Şimdi AB ve üye ülkeler PKK’yı terör örgütü olarak tanıyorlarsa ki tanıyorlar, o zaman böyle bir fotoğrafın AP koridorlarında yer almasına nasıl göz yumuyorlar? AB Parlamento yetkilileri uykudalar mı? Bu işte kasıt yoksa o zaman o resimler derhal indirilirdi. Ama hala o resimler oralarda kalıyorsa o zaman başka hesaplar var demektir. Birileri AB ve AP de PKK meselesini kaşımayı seviyor ve Avrupa kurumlarını da buna alet ediyor. Buna Avrupalı yetkililerin izin vermemesi gerekir.
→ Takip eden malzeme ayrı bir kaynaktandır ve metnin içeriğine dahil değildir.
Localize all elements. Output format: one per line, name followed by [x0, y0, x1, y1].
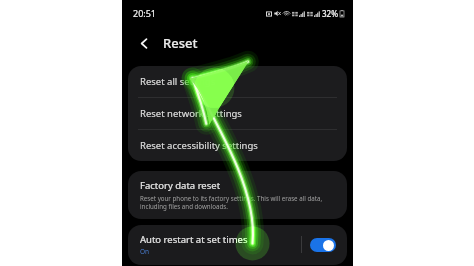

Serginin adı Rojava. Yani kuzey Suriye’nin Kürtçe adı… Bu adı verenler yani çoktan kuzey Suriye’yi ülkeden koparıp bir Kürt devleti ilan etmişler bile. Sergiyi organize edenler neden “Kuzey Suriye Avrupa Parlamentosu’nda” diyememişler de “Rojava” lafını kullanmışlar? Hâlbuki bölgede Kürtler kadar Araplar ve Türkmenler de var ve Kürtler çoğunlukta bile değil. PKK savaş ortamında faydalanıp bölgeye girdi, etnik temizlik yapıp Türkmenleri ve Arapları ya öldürdü ya da onları Türkiye’ye sürdü. Bunu dünyadaki önde gelen insan hakları kuruluşları da rapor etti. Yani AB ve AP bunları görmüyor mu da “Rojava” hayalini başımıza kakıyor? Herkes Suriye bir ve beraber kalsın diyor ama sonra AB ayrılık tohumları atıyor. Türkiye bunlara itiraz ettiği zaman ise oyunbozan oluyor… İşte bu bizim için ve hatta Suriyeliler için kabul edilemez bir durum.